Lors du tournoi de judo organisé à Draâ Ben Khedda en hommage au défunt Saïdani Mohamed, un grand Maître de la discipline, nous avons rencontré Maître Ouaret Sadek, le père spirituel du judo à El Kseur qui a bien voulu nous parler de ce tournoi et de la participation de son club, l’USAMK.

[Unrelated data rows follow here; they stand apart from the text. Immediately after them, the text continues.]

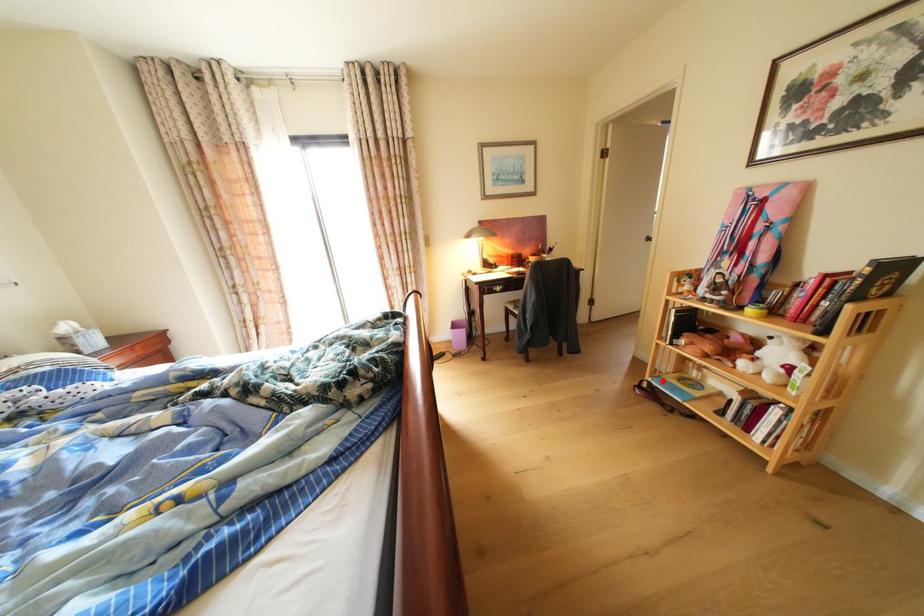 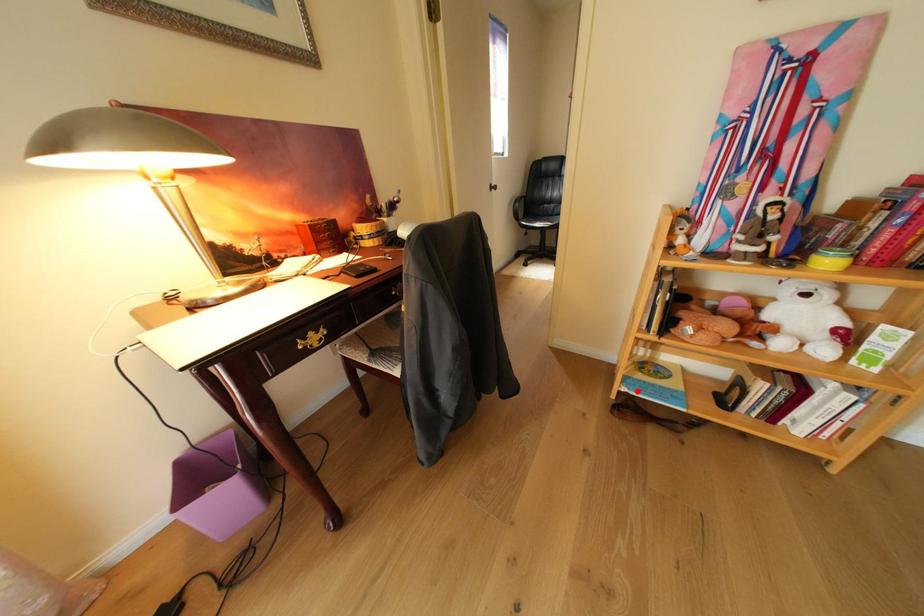 Based on the photo, I am providing you with two images of the same scene from different viewpoints. A red point is marked on the first image and another point is marked on the second image. Is the red point in image1 aligned with the point shown in image2?

Yes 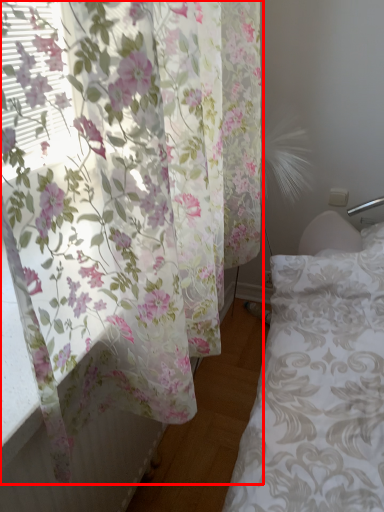 Question: From the image's perspective, what is the correct spatial relationship of curtain (annotated by the red box) in relation to bed frame?

Choices:
 (A) below
 (B) above

Answer: (B) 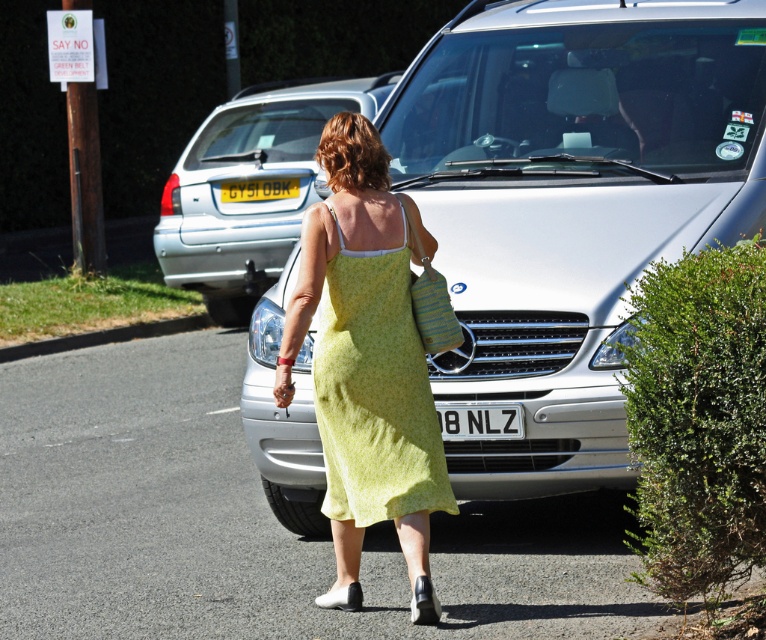 Looking at this image, what are the coordinates of the white plastic license plate at center?

The white plastic license plate at center is located at coordinates point (480, 420).

In the scene shown: You are a traffic officer who needs to verify license plate visibility for a parking permit. You see two license plates in the image, a white plastic license plate at center and a yellow plastic license plate at center. Which license plate is smaller in size?

The white plastic license plate at center is smaller in size than the yellow plastic license plate at center because it occupies less space.

You are standing at the camera position and want to take a photo of the silver metallic car at center. The camera has a maximum focus range of 25 feet. Will the car be in focus?

The silver metallic car at center is 26.49 feet away from camera, which exceeds the camera maximum focus range of 25 feet. Therefore, the car will not be in focus. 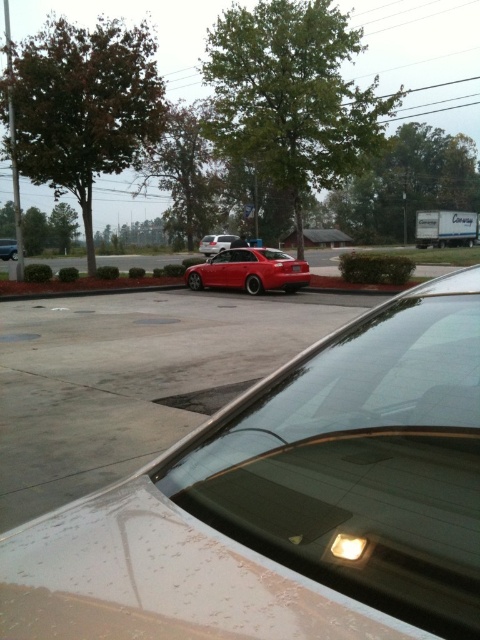 Can you confirm if smooth concrete curb at center is positioned to the left of satin silver sedan at center?

Indeed, smooth concrete curb at center is positioned on the left side of satin silver sedan at center.

Can you confirm if smooth concrete curb at center is smaller than satin silver sedan at center?

Yes.

Does point (106, 294) come farther from viewer compared to point (204, 250)?

No.

You are a GUI agent. You are given a task and a screenshot of the screen. Output one action in this format:
    pyautogui.click(x=<x>, y=<y>)
    Task: Click on the smooth concrete curb at center
    
    Given the screenshot: What is the action you would take?
    pyautogui.click(x=88, y=292)

Which is more to the right, shiny red sedan at center or satin silver sedan at center?

shiny red sedan at center

Looking at this image, which is above, shiny red sedan at center or satin silver sedan at center?

satin silver sedan at center

What are the coordinates of `shiny red sedan at center` in the screenshot? It's located at (250, 269).

Who is shorter, satin silver sedan at center or glossy red car at center?

With less height is glossy red car at center.

Which is more to the left, satin silver sedan at center or glossy red car at center?

From the viewer's perspective, glossy red car at center appears more on the left side.

This screenshot has width=480, height=640. I want to click on satin silver sedan at center, so click(216, 243).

La Dépêche de Kabylie : Vous avez pris part, avec votre école, à un tournoi de judo à Draâ Ben Kheda. Peut-on connaître en quelle occasion il a été organisé ?

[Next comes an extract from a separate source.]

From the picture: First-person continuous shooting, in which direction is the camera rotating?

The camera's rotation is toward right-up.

Maître Sadek Ouret : Nous étions invités par le comité d’organisation de L’USMDBK pour un tournoi de judo posthume à la mémoire de feu Maître Saidani Mohamed, que la miséricorde de Allah soit sur lui, à l’occasion du 30e anniversaire de sa disparition. C’est notre devoir pour honorer la mémoire de ce grand homme qui, de son vivant, a fondamentalement participé au développement du judo algérien.

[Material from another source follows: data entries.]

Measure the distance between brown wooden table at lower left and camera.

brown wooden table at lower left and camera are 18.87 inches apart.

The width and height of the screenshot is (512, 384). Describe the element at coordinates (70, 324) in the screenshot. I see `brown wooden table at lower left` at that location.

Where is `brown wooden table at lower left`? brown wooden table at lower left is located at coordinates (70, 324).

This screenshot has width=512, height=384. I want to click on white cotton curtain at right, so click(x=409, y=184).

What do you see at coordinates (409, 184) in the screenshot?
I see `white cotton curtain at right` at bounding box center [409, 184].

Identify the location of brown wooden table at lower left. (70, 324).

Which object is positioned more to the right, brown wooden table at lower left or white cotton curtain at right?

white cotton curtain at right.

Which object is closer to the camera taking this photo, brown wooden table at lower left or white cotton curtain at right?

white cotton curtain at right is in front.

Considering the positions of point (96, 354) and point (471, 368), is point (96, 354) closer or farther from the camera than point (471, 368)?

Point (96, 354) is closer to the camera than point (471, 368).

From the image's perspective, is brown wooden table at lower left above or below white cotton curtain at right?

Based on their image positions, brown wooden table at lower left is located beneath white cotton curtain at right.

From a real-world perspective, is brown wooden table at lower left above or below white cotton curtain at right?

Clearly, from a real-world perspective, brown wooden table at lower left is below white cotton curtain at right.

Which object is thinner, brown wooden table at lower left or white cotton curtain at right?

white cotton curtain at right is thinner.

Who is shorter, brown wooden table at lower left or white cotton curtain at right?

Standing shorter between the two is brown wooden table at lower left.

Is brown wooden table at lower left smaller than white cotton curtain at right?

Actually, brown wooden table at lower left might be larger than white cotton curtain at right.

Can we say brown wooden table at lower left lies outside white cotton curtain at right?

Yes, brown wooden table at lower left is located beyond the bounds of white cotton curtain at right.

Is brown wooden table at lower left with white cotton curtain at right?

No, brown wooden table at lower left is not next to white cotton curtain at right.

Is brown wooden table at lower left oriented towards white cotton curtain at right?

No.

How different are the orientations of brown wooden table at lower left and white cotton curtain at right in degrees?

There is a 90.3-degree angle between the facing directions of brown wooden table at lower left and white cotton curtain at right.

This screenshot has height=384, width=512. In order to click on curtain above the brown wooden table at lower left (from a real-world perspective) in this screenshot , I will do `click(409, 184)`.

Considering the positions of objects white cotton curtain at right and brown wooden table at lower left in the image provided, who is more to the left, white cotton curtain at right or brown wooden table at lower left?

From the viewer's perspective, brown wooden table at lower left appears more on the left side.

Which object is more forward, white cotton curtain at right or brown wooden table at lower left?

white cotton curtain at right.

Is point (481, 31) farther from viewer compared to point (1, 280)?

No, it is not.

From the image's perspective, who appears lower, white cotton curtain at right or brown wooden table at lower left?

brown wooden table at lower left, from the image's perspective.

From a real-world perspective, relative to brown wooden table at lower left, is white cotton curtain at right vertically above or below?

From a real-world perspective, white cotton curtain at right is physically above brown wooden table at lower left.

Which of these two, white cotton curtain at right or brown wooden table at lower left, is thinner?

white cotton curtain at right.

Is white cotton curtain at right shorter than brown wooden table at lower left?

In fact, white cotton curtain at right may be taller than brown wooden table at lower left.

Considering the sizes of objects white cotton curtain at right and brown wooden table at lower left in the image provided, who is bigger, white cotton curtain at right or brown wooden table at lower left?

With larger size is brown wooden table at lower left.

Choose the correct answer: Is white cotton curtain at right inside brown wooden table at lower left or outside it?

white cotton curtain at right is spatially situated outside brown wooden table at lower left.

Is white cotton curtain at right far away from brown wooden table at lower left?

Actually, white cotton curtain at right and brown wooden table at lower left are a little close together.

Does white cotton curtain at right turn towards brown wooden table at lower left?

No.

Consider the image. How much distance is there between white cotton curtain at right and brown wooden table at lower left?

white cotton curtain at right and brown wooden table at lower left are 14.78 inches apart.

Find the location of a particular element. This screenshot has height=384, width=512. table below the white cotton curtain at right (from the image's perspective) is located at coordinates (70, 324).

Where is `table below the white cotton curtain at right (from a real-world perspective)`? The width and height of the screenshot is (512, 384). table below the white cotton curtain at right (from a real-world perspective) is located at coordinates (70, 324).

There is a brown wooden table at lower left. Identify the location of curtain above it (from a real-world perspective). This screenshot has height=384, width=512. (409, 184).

Comment s’est déroulé le tournoi ?
Une très bonne organisation a régné dès le début jusqu’à la fin du tournoi, avec une grande présence de la famille du judo. C’était vraiment un hommage mérité qui a, par la même occasion, regroupé plusieurs personnes qui ne se sont pas vues depuis des années. Je peux même vous dire que 3 générations se sont rencontrées comme Maître Hocine Menia, Maître Wahab Aït Menguellet, Meziane Benkaci des Années 60, avec toute une armada de Champions nationaux et internationaux à l’instar de Lahcene Saïd, Semah Saïd, Cibane Foudil, Faddaddou, Lamara, Djfal et autres. Bien sûr, avec les judokas qui ont combattu pour la 1re place de ce tournoi, je crois que mes élèves ont eu de la chance d’avoir rencontré ces grands Maîtres et grands Champions.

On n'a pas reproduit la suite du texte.